The purpose of this study was to examine the metabolic and cardiovascular response to exercise without (CON) or with (BFR) restricted blood flow to the muscles. Ten young men performed upright cycle exercise at 20, 40, and 60% of maximal oxygen uptake, VO2max in both conditions while metabolic and cardiovascular parameters were determined. Pre-exercise VO2 was not different between CON and BFR. Cardiac output (Q) was similar between the two conditions as a 25% reduction in stroke volume (SV) observed in BFR was associated with a 23% higher heart rate (HR) in BFR compared to CON. As a result rate-pressure product (RPP) was higher in the BFR but there was no difference in mean arterial pressure (MAP) or total peripheral resistance (TPR). During exercise, VO2 tended to increase with BFR (~10%) at each workload. Q increased in proportion to exercise intensity and there were no differences between conditions. The increase in SV with exercise was impaired during BFR; being ~20% lower in BFR at each workload. Both HR and RPP were significantly greater at each workload with BFR. MAP and TPR were greater with BFR at 40 and 60% VO2max. In conclusion, the BFR employed impairs exercise SV but central cardiovascular function is maintained by an increased HR. BFR appears to result in a greater energy demand during continuous exercise between 20 and 60% of control VO2max; probably indicated by a higher energy supply and RPP. When incorporating BFR, HR and RPP may not be valid or reliable indicators of exercise intensity.
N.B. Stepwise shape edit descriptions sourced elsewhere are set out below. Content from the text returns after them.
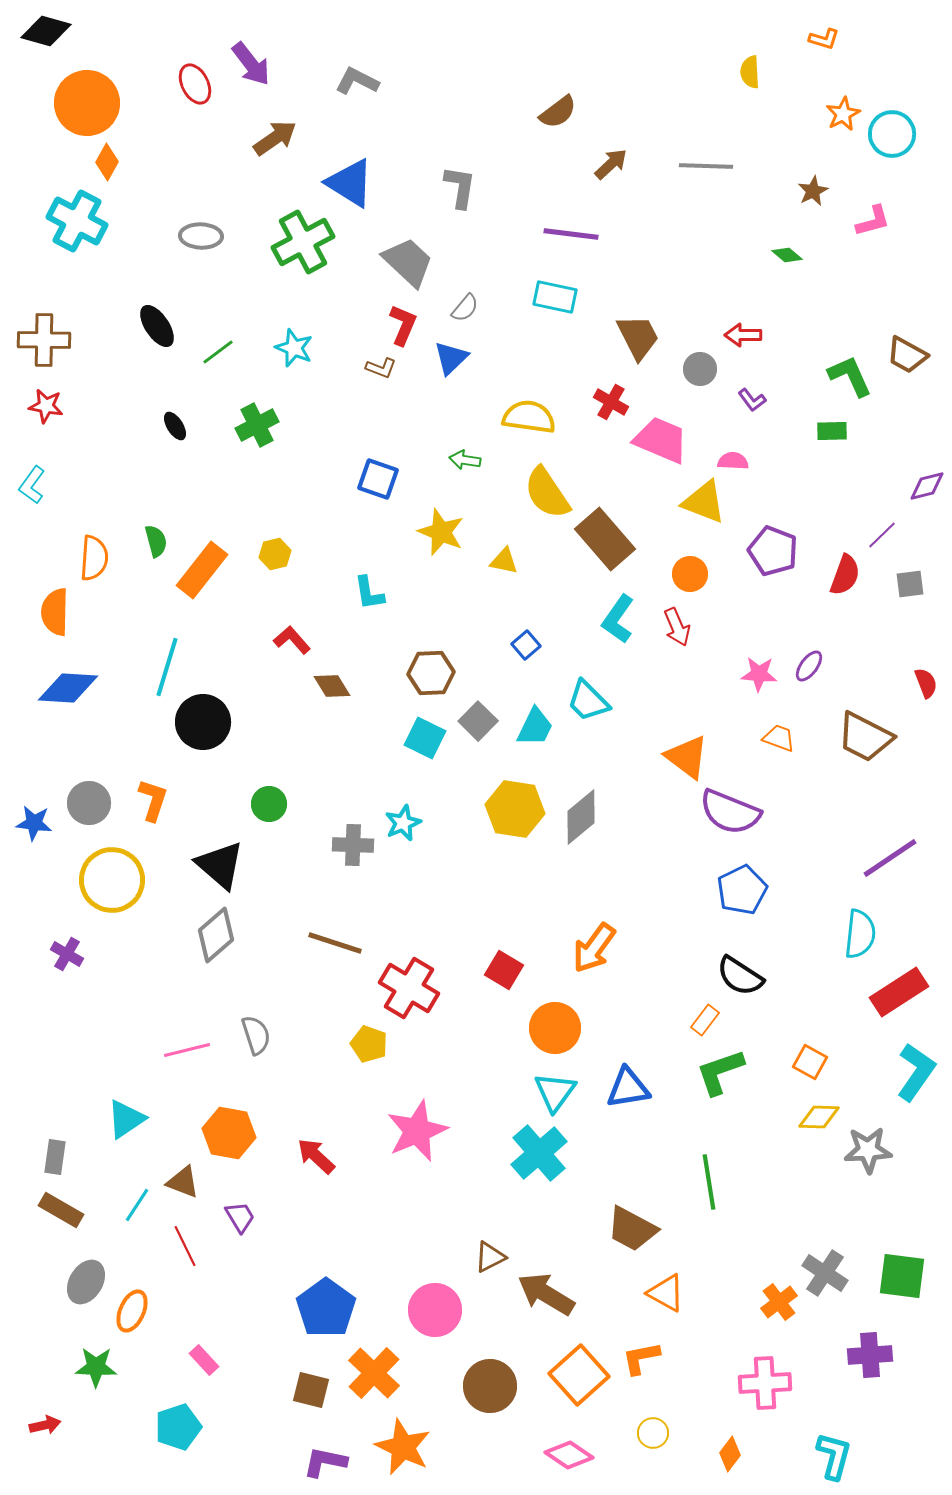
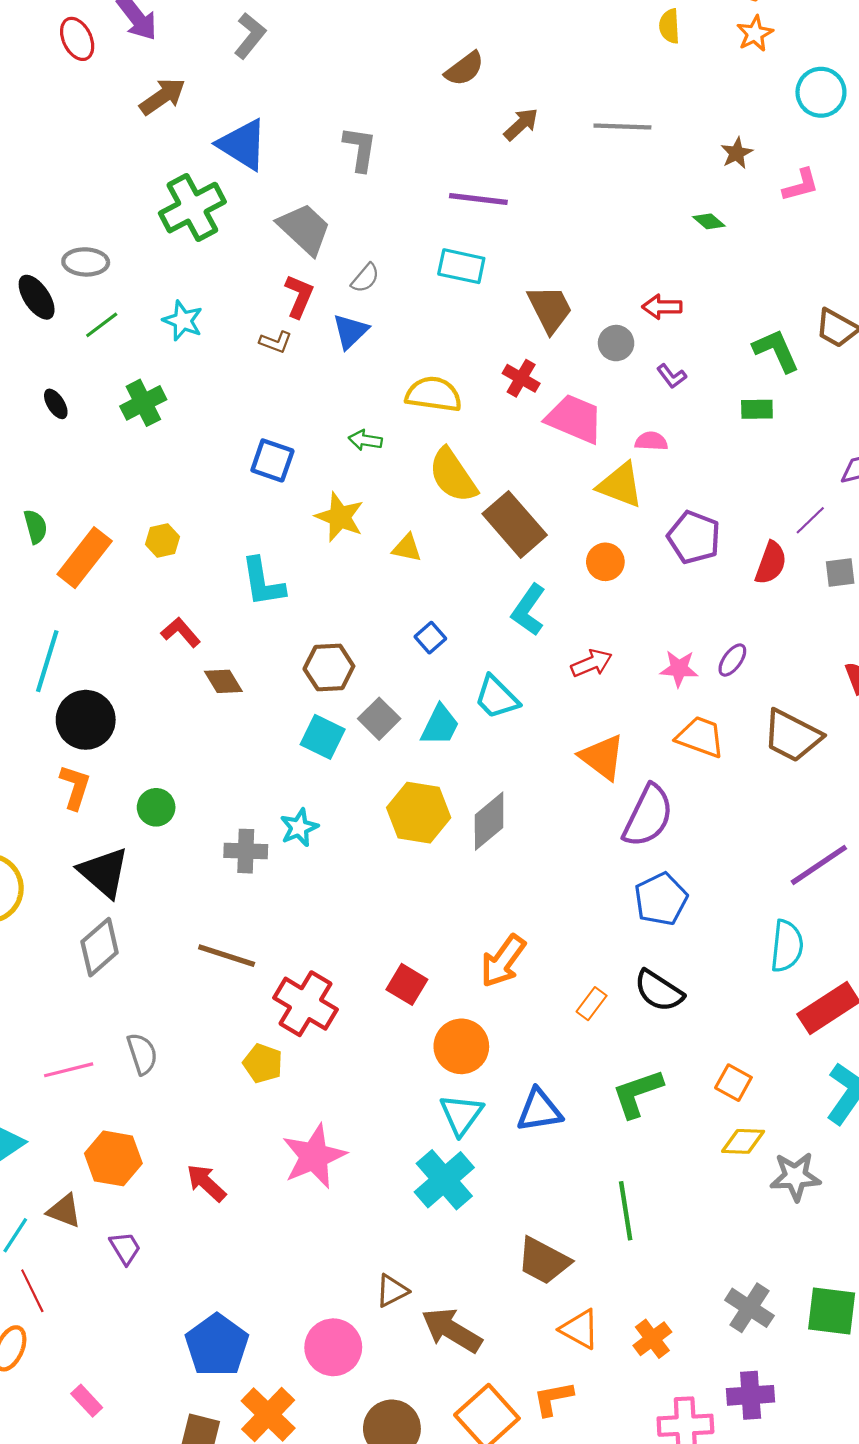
gray L-shape: (357, 81) -> (250, 36), turned 102
orange star: (843, 114) -> (755, 34), moved
gray ellipse: (201, 236) -> (86, 262), moved
cyan L-shape: (369, 593) -> (263, 582), size x1.4
red arrow: (677, 627) -> (592, 663), moved, turned -90
orange trapezoid: (779, 738) -> (700, 737), size x1.4
orange L-shape: (153, 800) -> (75, 787), moved
purple semicircle: (730, 812) -> (648, 816), turned -86
orange rectangle: (705, 1020) -> (592, 1004), moved
red line: (185, 1246) -> (32, 1291), moved
orange cross: (779, 1302) -> (652, 1339), moved
purple cross: (870, 1355) -> (751, 1395), moved

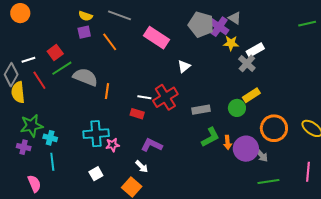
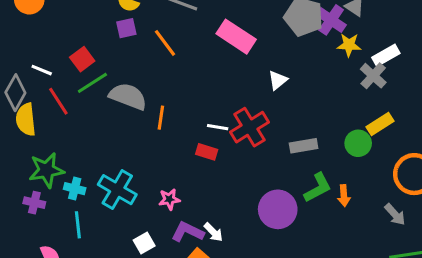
white line: (28, 60) -> (42, 70), turned 40
cyan cross: (96, 134) -> (117, 190), moved, turned 35
purple L-shape: (152, 145) -> (188, 232), moved
purple circle: (246, 149) -> (278, 209), moved

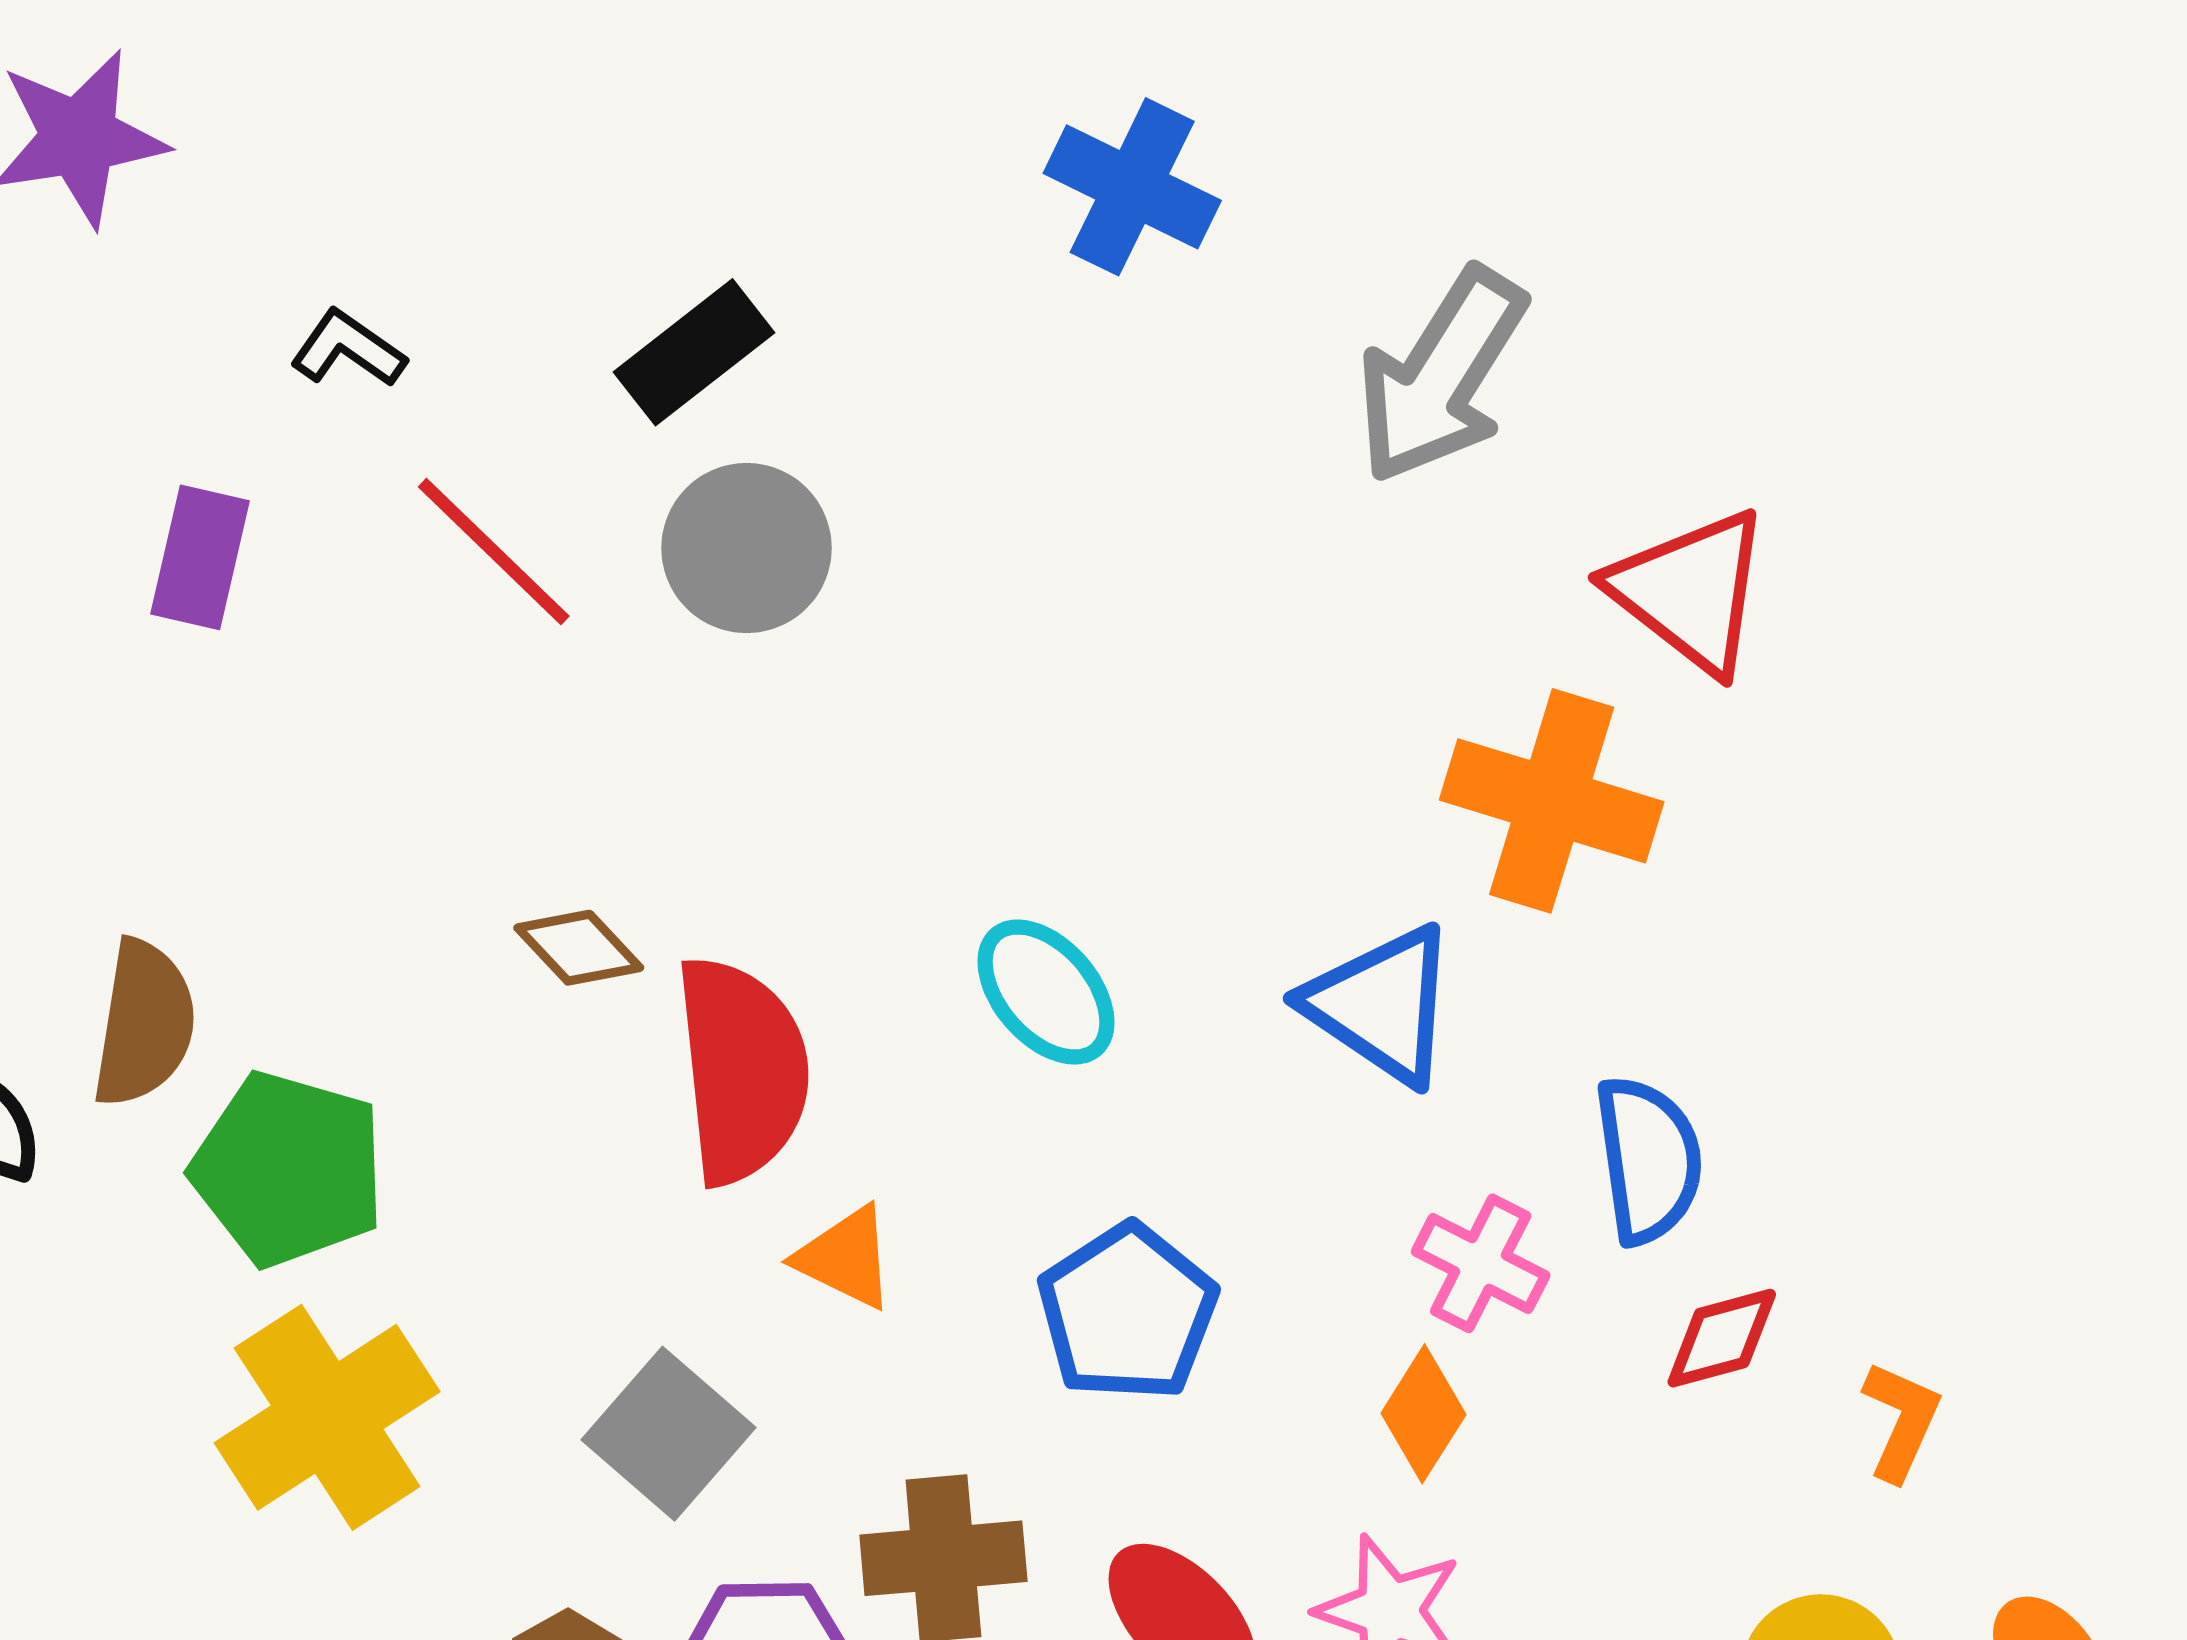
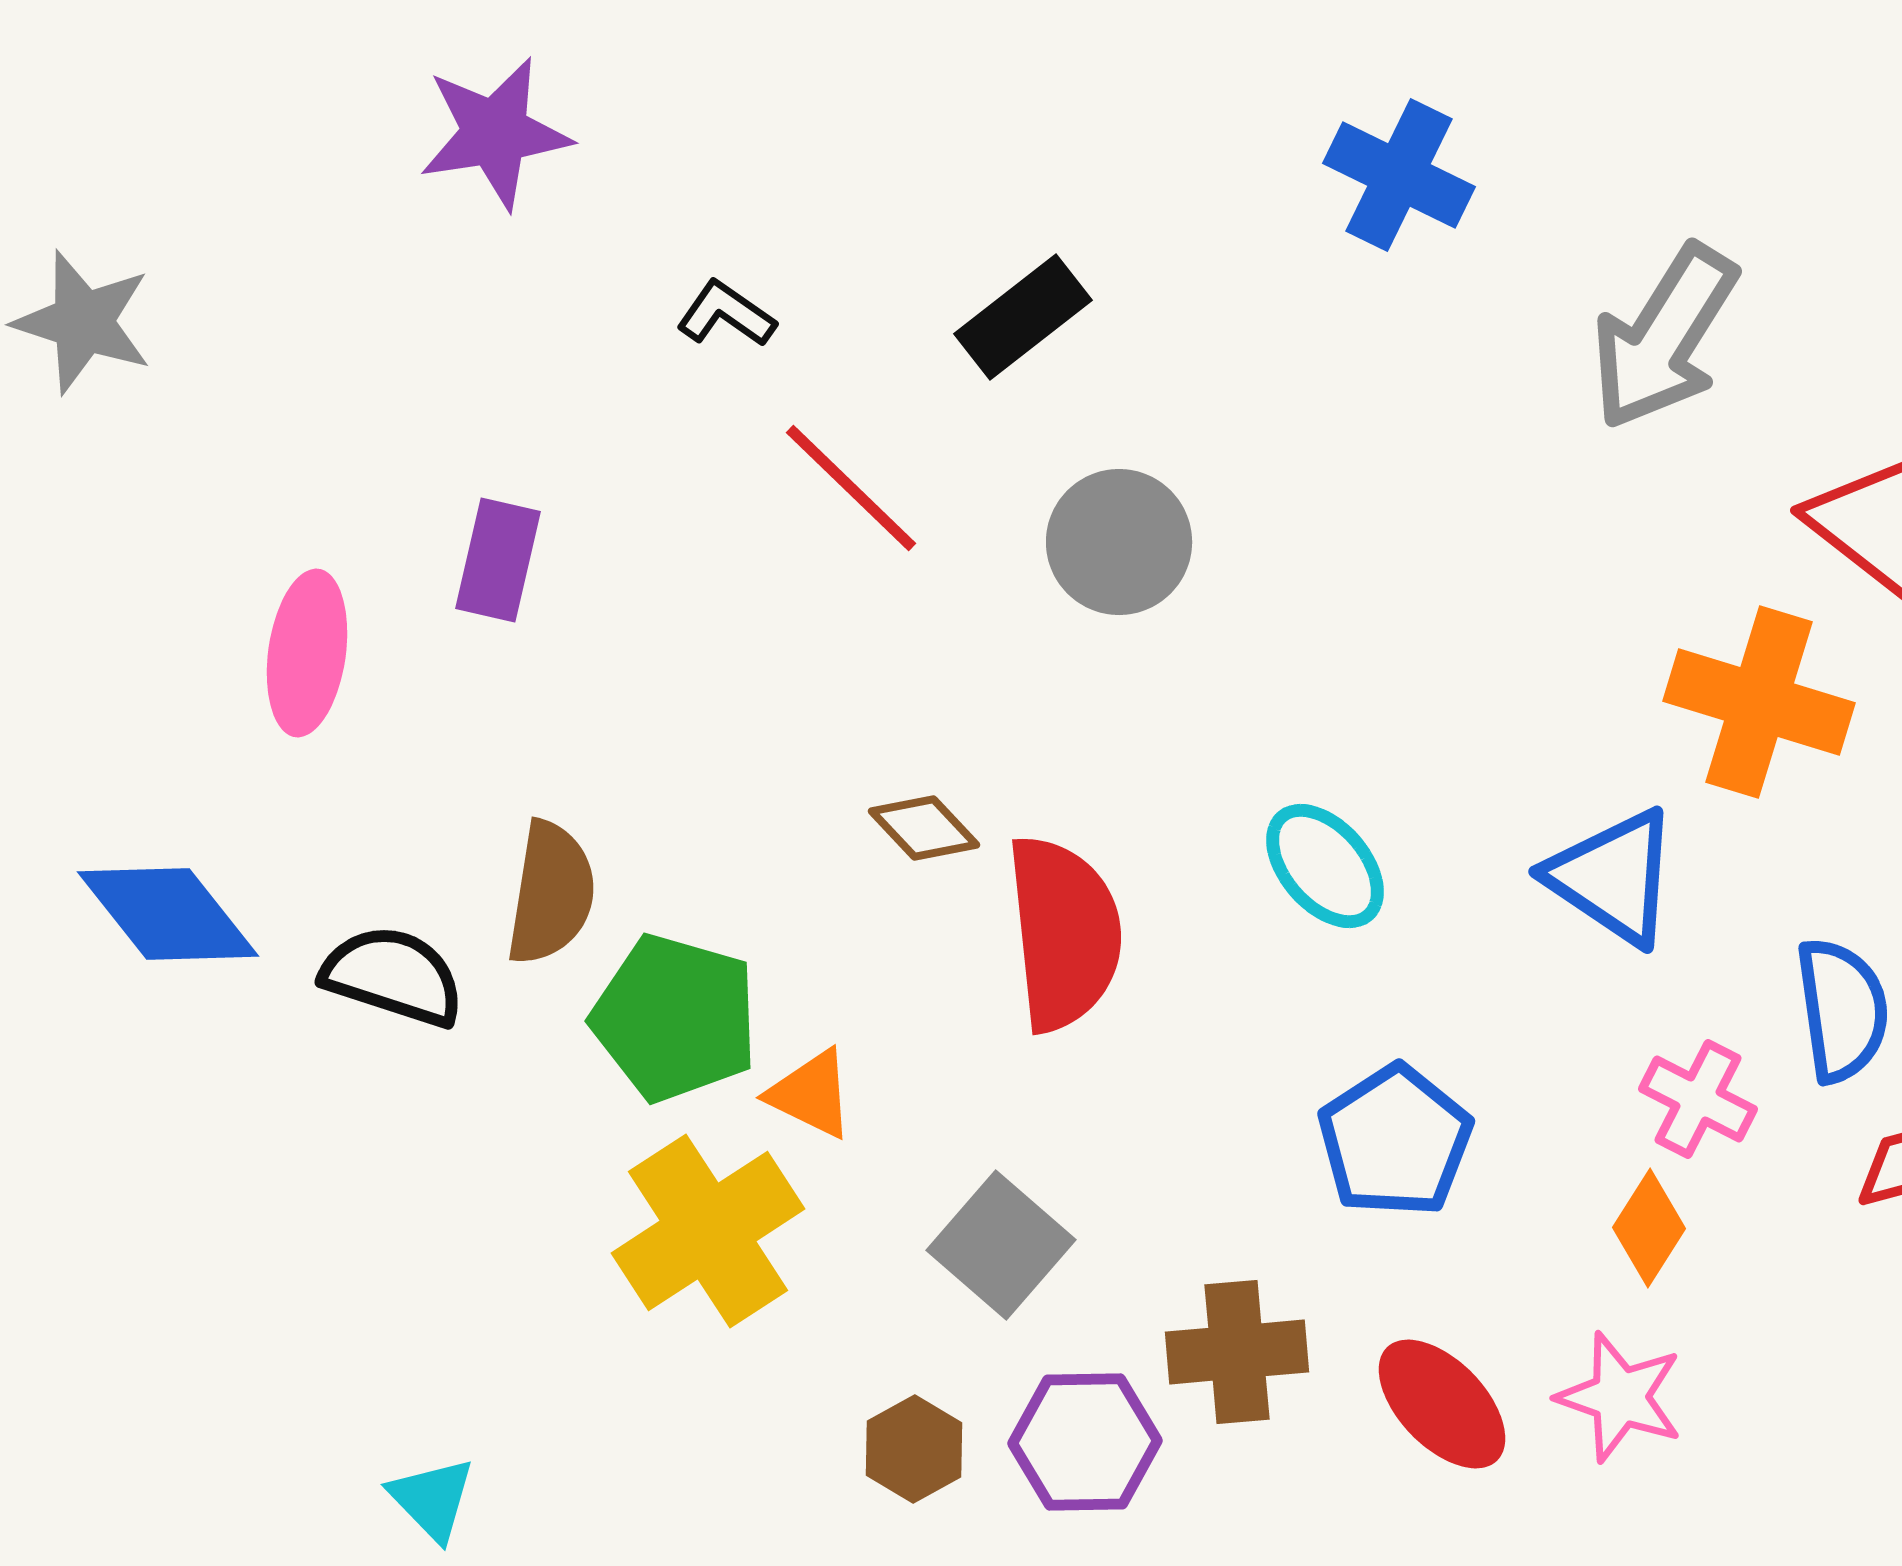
gray circle: (747, 548) -> (1119, 542), moved
purple rectangle: (200, 557) -> (498, 560), moved
orange triangle: (846, 1258) -> (811, 1094), moved

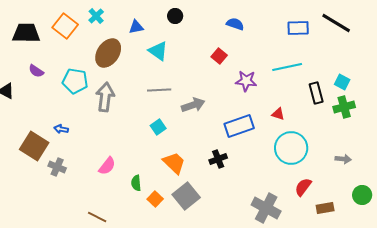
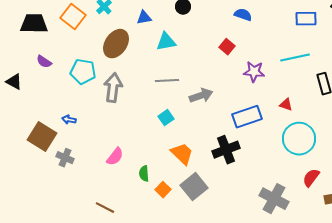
cyan triangle: (158, 51) -> (166, 42), turned -45
black cross: (218, 159) -> (226, 150), size x1.5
Key words: Aerobic exercise, doppler echocardiography, apparent exercise intensity, occlusion


           Key Points
  • Blood flow reduction (BFR) employed impairs stroke volume (SV) during exercise, but central cardiovascular function is maintained by an increased heart rate (HR).
  • BFR appears to result in a greater energy demand during continuous exercise between 20 and 60% of control VOmax;
  • Probably indicated by a higher energy supply (VO) and rate-pressure product (HR x systolic blood pressure).

INTRODUCTION

Concurrent improvements in muscular strength and aerobic capacity by a single mode of exercise have been achieved after high-intensity, long-duration exercise training. For example, recumbent stepper training (75% of maximal heart rate reserve) improved maximal oxygen uptake (VO2max) and muscle strength in middle-aged adults (Hass et al., 2001). Furthermore, high-intensity (90% of VO2max) interval cycle training increased VO2max and isokinetic knee joint strength (Tabata et al., 1990). While significant improvements in muscular strength were observed in these studies, neither demonstrated significant muscular enlargement, leading to the conclusion that the increased strength was due mainly to neural adaptations. In contrast, low-intensity walk training (50 m·min-1) combined with leg blood flow reduction (BFR) results in both thigh muscle hypertrophy and increased muscular strength in young (Abe et al., 2006) and elderly (Abe et al., 2010) individuals. What remains to understand is if low-intensity walk training with BFR, which elicits muscle enlargement (unlike the studies reviewed), would also impact the metabolic and cardiovascular responses to continuous exercise leading to predictive conclusions about training effects on VO2max.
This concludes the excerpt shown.